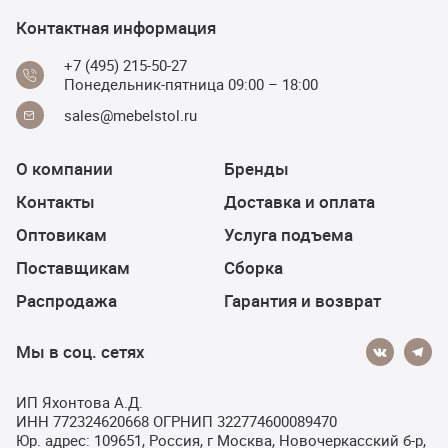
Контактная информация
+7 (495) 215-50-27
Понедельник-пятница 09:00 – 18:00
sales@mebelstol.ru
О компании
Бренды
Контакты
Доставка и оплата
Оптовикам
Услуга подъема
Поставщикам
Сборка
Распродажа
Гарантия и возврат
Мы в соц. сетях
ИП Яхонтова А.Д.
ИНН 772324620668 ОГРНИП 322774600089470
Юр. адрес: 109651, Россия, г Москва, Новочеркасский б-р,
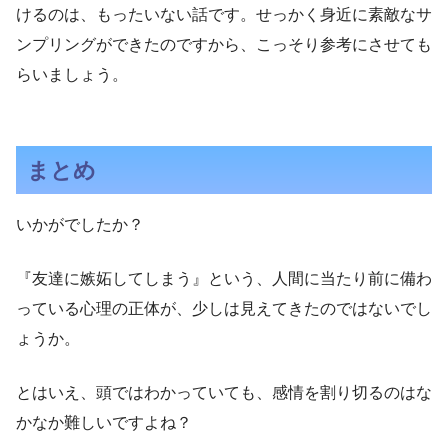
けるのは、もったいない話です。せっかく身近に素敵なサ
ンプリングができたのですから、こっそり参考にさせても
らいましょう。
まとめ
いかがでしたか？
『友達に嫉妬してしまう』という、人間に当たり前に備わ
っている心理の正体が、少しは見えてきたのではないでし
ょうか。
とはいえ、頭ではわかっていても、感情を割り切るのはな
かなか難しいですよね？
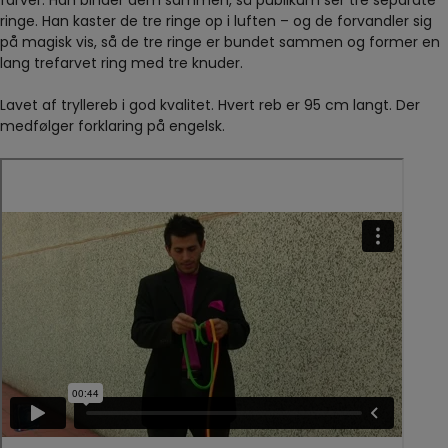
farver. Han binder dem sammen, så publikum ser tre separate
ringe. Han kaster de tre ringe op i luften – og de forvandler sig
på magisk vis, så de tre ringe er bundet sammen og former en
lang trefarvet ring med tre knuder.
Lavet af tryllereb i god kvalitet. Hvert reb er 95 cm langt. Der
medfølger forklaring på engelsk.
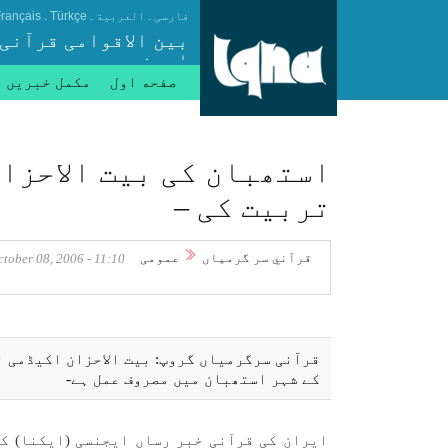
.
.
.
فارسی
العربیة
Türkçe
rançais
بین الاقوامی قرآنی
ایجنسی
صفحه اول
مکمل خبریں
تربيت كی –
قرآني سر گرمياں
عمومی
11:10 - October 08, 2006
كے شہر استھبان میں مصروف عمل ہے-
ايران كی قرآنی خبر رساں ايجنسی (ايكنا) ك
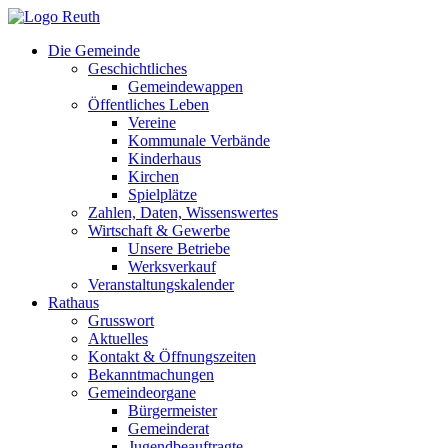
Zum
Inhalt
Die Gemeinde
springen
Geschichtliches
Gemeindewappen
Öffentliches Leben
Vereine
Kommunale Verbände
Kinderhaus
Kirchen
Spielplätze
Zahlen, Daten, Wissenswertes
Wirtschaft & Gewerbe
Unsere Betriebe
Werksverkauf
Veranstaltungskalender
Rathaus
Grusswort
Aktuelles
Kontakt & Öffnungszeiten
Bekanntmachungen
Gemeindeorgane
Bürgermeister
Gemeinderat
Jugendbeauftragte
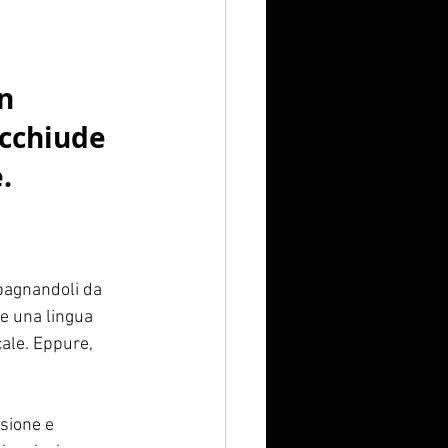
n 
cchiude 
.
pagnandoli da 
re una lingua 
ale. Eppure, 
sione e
•••••
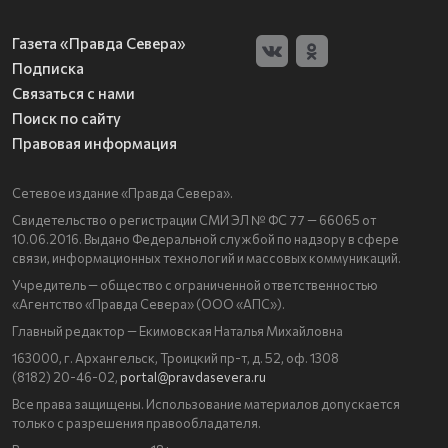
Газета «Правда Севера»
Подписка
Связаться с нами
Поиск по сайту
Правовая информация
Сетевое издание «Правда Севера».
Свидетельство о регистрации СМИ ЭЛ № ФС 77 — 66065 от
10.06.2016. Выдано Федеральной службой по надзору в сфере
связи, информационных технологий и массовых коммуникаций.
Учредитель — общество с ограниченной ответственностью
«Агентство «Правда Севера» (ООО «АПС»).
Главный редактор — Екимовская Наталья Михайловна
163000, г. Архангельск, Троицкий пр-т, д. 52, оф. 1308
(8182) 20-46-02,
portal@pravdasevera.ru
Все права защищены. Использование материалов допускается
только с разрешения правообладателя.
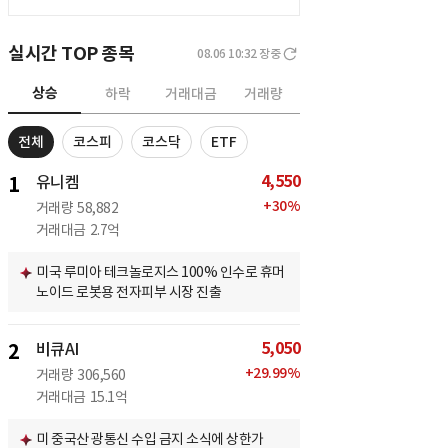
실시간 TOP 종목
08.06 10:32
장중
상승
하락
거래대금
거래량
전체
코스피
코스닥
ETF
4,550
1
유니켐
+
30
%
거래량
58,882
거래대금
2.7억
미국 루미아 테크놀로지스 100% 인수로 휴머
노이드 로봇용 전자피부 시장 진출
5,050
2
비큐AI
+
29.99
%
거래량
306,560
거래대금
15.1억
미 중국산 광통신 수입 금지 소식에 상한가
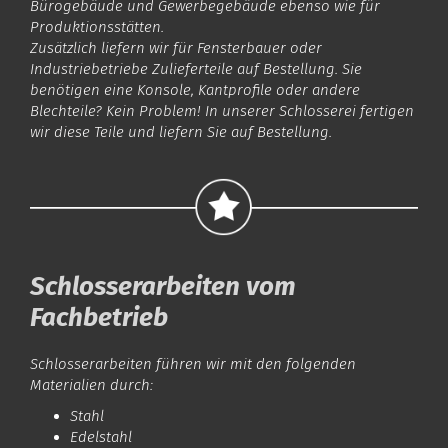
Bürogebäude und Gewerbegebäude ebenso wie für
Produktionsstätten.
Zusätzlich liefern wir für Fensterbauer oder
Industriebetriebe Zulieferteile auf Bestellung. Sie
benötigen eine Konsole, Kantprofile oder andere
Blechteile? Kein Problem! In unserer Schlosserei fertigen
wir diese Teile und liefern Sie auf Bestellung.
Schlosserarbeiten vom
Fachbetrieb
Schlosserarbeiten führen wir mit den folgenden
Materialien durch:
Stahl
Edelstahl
•••••
_WHAT TO PRODUCE_
Reproduce exactly, with no pictures, the lines above from the one holding "Контактная информация" to the one holding "かなか難しいですよね？", inclusive.

_OUTPUT BELOW_
Контактная информация
+7 (495) 215-50-27
Понедельник-пятница 09:00 – 18:00
sales@mebelstol.ru
О компании
Бренды
Контакты
Доставка и оплата
Оптовикам
Услуга подъема
Поставщикам
Сборка
Распродажа
Гарантия и возврат
Мы в соц. сетях
ИП Яхонтова А.Д.
ИНН 772324620668 ОГРНИП 322774600089470
Юр. адрес: 109651, Россия, г Москва, Новочеркасский б-р,
けるのは、もったいない話です。せっかく身近に素敵なサ
ンプリングができたのですから、こっそり参考にさせても
らいましょう。
まとめ
いかがでしたか？
『友達に嫉妬してしまう』という、人間に当たり前に備わ
っている心理の正体が、少しは見えてきたのではないでし
ょうか。
とはいえ、頭ではわかっていても、感情を割り切るのはな
かなか難しいですよね？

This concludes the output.